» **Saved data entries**
>>

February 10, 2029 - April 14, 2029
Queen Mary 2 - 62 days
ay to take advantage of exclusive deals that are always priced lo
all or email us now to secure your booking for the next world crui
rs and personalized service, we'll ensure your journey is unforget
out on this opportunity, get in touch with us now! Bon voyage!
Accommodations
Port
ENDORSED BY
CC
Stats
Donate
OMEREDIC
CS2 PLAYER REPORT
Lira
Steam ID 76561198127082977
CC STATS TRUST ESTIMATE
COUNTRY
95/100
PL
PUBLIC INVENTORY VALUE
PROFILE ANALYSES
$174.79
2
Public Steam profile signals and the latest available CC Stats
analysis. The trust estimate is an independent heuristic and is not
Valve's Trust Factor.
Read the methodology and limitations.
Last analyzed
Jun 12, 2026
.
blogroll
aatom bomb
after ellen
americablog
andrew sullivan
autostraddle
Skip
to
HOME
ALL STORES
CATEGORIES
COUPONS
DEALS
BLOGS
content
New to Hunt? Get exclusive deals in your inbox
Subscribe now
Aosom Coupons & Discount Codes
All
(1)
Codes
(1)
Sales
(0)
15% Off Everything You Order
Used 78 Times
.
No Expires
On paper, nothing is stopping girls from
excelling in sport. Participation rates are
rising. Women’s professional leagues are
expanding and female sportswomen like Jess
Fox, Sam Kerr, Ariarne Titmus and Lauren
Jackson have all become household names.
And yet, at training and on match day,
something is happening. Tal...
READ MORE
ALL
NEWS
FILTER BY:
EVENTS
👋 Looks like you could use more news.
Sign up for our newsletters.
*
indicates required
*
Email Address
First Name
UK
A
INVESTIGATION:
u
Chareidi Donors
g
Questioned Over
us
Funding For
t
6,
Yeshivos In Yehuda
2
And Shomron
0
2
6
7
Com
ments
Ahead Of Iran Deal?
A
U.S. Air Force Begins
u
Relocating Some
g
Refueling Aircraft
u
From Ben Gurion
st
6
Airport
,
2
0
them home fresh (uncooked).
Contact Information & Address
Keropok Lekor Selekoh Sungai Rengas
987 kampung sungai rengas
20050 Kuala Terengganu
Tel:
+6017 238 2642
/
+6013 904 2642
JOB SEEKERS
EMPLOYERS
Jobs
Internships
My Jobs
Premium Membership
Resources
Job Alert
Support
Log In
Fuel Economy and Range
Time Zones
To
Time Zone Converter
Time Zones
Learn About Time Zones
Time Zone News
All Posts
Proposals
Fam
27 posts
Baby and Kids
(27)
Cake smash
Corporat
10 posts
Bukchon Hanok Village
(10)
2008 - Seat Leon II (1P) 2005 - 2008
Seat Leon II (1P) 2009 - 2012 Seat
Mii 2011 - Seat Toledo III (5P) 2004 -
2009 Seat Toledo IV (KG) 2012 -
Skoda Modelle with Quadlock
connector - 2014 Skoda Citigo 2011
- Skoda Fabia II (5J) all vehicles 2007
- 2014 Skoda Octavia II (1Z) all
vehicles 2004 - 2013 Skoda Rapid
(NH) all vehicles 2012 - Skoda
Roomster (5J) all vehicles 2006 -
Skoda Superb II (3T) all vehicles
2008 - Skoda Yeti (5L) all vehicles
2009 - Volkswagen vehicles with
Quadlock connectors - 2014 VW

<<
>>

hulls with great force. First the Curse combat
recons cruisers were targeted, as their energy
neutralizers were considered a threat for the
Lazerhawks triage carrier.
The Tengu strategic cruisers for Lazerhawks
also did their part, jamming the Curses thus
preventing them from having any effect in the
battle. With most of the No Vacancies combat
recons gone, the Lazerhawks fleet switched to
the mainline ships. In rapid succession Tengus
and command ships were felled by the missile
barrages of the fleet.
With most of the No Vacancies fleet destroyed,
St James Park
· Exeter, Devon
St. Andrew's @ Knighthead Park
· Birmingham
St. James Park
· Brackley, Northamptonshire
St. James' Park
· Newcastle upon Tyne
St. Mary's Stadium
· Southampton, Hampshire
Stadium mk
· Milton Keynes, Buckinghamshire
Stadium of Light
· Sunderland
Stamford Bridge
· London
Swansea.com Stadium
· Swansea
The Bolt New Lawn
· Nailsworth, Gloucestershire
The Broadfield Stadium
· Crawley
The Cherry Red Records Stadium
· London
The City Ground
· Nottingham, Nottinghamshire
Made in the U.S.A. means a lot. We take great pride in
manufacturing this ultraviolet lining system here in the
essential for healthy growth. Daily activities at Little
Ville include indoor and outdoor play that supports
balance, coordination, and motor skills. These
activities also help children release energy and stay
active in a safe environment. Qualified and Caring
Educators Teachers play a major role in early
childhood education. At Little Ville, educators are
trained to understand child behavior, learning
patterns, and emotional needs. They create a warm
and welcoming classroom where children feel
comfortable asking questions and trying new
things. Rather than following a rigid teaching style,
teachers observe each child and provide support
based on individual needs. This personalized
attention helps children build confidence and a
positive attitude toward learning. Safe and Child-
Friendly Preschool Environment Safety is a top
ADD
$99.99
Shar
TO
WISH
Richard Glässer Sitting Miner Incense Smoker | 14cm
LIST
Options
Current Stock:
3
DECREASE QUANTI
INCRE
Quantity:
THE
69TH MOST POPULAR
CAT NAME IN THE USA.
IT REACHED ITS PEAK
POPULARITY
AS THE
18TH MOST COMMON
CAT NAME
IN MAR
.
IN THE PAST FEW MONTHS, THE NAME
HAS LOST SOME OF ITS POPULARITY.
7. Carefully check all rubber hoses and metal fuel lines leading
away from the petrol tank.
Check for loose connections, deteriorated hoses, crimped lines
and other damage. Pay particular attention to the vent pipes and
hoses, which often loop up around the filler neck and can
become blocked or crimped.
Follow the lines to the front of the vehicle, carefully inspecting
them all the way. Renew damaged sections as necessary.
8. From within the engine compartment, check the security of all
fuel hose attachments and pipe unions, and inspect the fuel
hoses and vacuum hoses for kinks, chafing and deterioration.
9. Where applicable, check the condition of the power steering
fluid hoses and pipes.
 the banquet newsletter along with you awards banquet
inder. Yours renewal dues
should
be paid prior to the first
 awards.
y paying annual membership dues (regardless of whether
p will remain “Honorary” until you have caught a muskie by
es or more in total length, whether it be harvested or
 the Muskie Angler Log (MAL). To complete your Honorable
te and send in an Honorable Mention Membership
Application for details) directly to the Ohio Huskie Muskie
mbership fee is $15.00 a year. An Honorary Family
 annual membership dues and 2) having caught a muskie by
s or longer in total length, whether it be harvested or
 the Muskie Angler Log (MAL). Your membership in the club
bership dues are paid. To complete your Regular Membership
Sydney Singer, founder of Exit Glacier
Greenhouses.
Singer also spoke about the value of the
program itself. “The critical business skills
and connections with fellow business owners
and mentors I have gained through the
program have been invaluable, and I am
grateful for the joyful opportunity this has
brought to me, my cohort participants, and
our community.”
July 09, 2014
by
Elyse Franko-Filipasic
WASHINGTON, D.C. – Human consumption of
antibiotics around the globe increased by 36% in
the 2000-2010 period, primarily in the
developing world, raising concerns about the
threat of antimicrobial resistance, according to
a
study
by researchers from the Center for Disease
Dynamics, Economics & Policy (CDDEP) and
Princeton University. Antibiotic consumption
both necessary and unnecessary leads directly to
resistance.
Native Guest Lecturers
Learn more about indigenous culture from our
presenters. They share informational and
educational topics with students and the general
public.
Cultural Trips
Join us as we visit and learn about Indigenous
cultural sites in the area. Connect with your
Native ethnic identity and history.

<<
>>

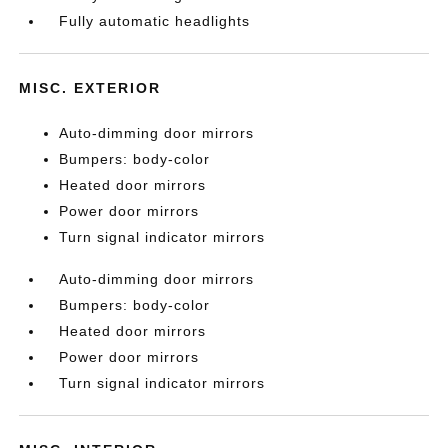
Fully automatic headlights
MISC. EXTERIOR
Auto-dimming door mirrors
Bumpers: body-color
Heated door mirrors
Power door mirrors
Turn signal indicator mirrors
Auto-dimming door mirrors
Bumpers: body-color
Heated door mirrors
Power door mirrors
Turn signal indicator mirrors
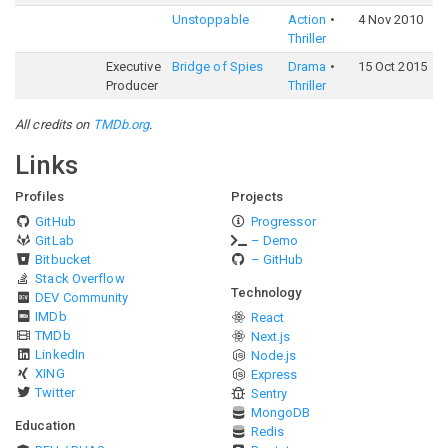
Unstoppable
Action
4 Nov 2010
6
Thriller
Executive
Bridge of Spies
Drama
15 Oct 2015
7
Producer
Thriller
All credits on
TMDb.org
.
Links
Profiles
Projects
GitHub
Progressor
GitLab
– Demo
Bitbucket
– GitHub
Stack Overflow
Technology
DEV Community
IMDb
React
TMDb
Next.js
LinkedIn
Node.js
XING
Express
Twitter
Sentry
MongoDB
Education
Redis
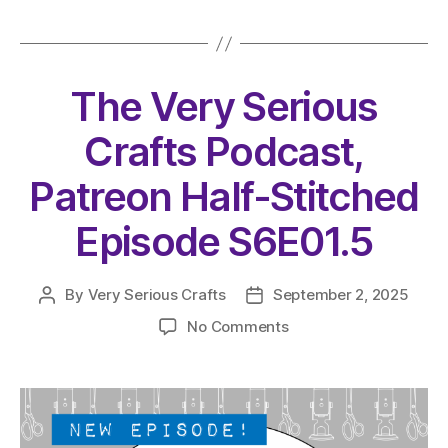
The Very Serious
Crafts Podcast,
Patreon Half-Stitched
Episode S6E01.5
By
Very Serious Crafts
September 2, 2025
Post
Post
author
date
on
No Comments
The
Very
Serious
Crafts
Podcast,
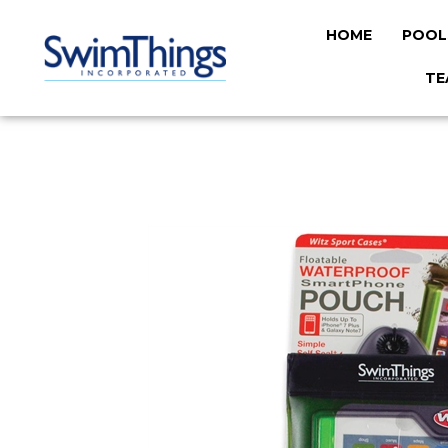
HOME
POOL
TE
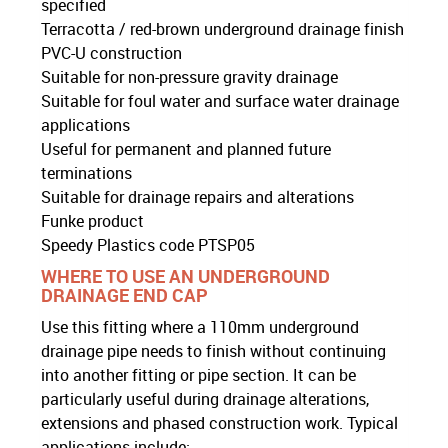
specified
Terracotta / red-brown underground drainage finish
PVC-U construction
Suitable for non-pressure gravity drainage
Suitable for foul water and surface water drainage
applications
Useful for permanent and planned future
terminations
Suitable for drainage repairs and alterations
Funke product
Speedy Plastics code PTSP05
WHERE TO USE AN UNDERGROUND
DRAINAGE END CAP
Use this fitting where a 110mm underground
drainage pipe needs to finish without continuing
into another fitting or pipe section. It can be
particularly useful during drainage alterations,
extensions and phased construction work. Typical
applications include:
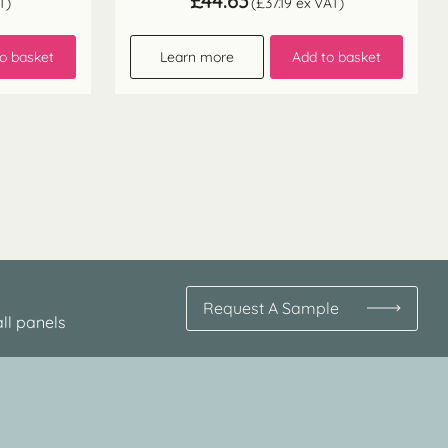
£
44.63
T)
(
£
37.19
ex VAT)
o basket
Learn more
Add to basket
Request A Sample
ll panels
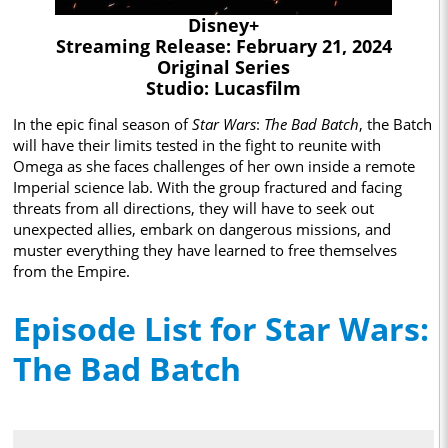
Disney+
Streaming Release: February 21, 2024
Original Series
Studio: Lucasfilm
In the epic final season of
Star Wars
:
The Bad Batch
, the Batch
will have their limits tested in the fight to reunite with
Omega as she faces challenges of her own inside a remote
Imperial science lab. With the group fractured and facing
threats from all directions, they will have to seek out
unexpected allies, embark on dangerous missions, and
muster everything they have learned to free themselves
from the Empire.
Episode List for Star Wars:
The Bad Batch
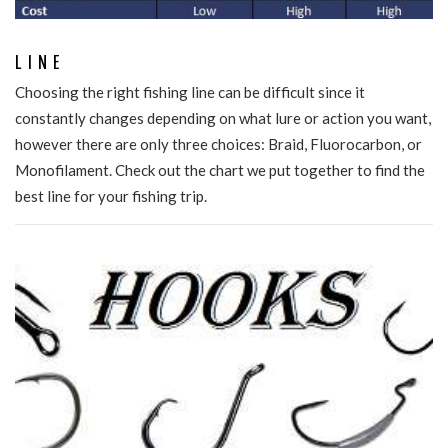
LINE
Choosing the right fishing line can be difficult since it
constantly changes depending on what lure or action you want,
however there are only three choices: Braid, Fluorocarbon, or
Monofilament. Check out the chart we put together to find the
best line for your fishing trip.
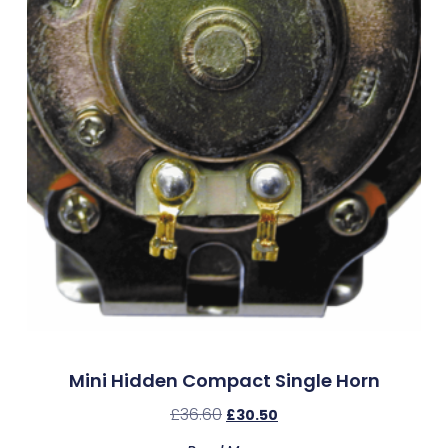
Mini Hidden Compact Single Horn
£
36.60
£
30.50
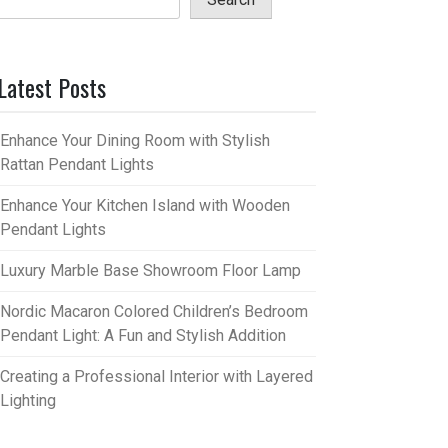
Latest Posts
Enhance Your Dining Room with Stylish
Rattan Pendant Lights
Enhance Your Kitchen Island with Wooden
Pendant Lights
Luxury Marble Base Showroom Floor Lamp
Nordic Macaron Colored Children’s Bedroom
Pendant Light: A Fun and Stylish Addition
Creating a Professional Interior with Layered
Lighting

<<

» **What you are asked to do**
Write down again, exactly as given, only the lines above that fall from the line with "February 10, 2029 - April 14, 2029" to the line with "987 kampung sungai rengas", inclusive.

» **Solution to the exercise**
February 10, 2029 - April 14, 2029
Queen Mary 2 - 62 days
ay to take advantage of exclusive deals that are always priced lo
all or email us now to secure your booking for the next world crui
rs and personalized service, we'll ensure your journey is unforget
out on this opportunity, get in touch with us now! Bon voyage!
Accommodations
Port
ENDORSED BY
CC
Stats
Donate
OMEREDIC
CS2 PLAYER REPORT
Lira
Steam ID 76561198127082977
CC STATS TRUST ESTIMATE
COUNTRY
95/100
PL
PUBLIC INVENTORY VALUE
PROFILE ANALYSES
$174.79
2
Public Steam profile signals and the latest available CC Stats
analysis. The trust estimate is an independent heuristic and is not
Valve's Trust Factor.
Read the methodology and limitations.
Last analyzed
Jun 12, 2026
.
blogroll
aatom bomb
after ellen
americablog
andrew sullivan
autostraddle
Skip
to
HOME
ALL STORES
CATEGORIES
COUPONS
DEALS
BLOGS
content
New to Hunt? Get exclusive deals in your inbox
Subscribe now
Aosom Coupons & Discount Codes
All
(1)
Codes
(1)
Sales
(0)
15% Off Everything You Order
Used 78 Times
.
No Expires
On paper, nothing is stopping girls from
excelling in sport. Participation rates are
rising. Women’s professional leagues are
expanding and female sportswomen like Jess
Fox, Sam Kerr, Ariarne Titmus and Lauren
Jackson have all become household names.
And yet, at training and on match day,
something is happening. Tal...
READ MORE
ALL
NEWS
FILTER BY:
EVENTS
👋 Looks like you could use more news.
Sign up for our newsletters.
*
indicates required
*
Email Address
First Name
UK
A
INVESTIGATION:
u
Chareidi Donors
g
Questioned Over
us
Funding For
t
6,
Yeshivos In Yehuda
2
And Shomron
0
2
6
7
Com
ments
Ahead Of Iran Deal?
A
U.S. Air Force Begins
u
Relocating Some
g
Refueling Aircraft
u
From Ben Gurion
st
6
Airport
,
2
0
them home fresh (uncooked).
Contact Information & Address
Keropok Lekor Selekoh Sungai Rengas
987 kampung sungai rengas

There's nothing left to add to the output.